Currently, the commission is pushing through the most restrictive payment policy in the nation for drug-eluting cardiac stents—simply because bare metal stents are cheaper, even as they result in worse outcomes. If a patient is wheeled into the operating room with chest pains in an emergency, doctors will first have to determine if he's covered by a state plan, then the diameter of his blood vessels and his diabetic condition to decide on the appropriate stent. If they don't, Washington will not reimburse them for "inappropriate care."

If Democrats impose such a commission nationwide, it would constitute a radical change in U.S. health care. The reason that physician discretion—not Washington's cost-minded judgments—is at the core of medicine is that usually there are no "right" answers. The data from large clinical trials produce generic conclusions that rarely apply to individual patients, who have vastly different biologies, response rates to treatments, and often multiple conditions. A breakthrough drug like Herceptin, which is designed for a certain genetic subset of breast-cancer patients, might well be ruled out under such a standardized approach.

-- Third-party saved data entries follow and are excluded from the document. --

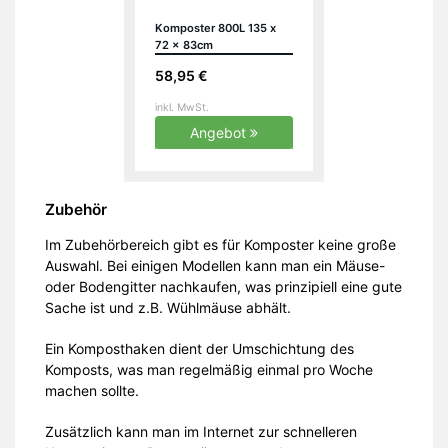
Komposter 800L 135 x
72 x 83cm
witterungsbeständig
58,95 €
Deckel klappbar
Gartenkomposter
inkl. MwSt.
Thermokomposter
Schnellkomposter
Angebot
Zubehör
Im Zubehörbereich gibt es für Komposter keine große
Auswahl. Bei einigen Modellen kann man ein Mäuse-
oder Bodengitter nachkaufen, was prinzipiell eine gute
Sache ist und z.B. Wühlmäuse abhält.
Ein Komposthaken dient der Umschichtung des
Komposts, was man regelmäßig einmal pro Woche
machen sollte.
Zusätzlich kann man im Internet zur schnelleren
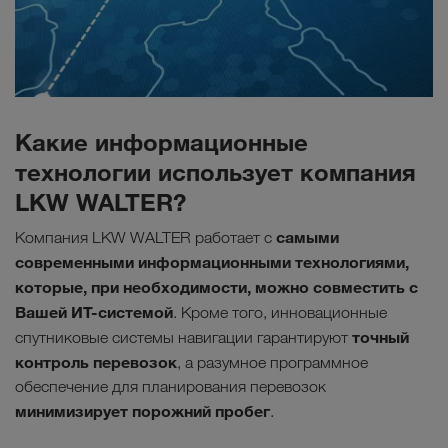
Какие информационные
технологии использует компания
LKW WALTER?
самыми
Компания LKW WALTER работает с
современными информационными технологиями,
которые, при необходимости, можно совместить с
Вашей ИТ-системой
. Кроме того, инновационные
точный
спутниковые системы навигации гарантируют
контроль перевозок
, а разумное программное
обеспечение для планирования перевозок
минимизирует порожний пробег
.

It's possible this global budget could become an accounting fiction, like the automatic Medicare cuts Congress currently pretends it will impose on doctors. But health care's fiscal pressures will be even stronger than they are today if ObamaCare passes in anything like its current form. And that is when politicians will want this remote, impersonal and unaccountable central committee to do the inevitable dirty work of denying care.

The only way to take the politics out of health care is to give individuals more power to control medical dollars. And the first step should be not to create even more government spending commitments. The core problem with government-run health care is that it doesn't make decisions in the best interests of patients, but in the best interests of government.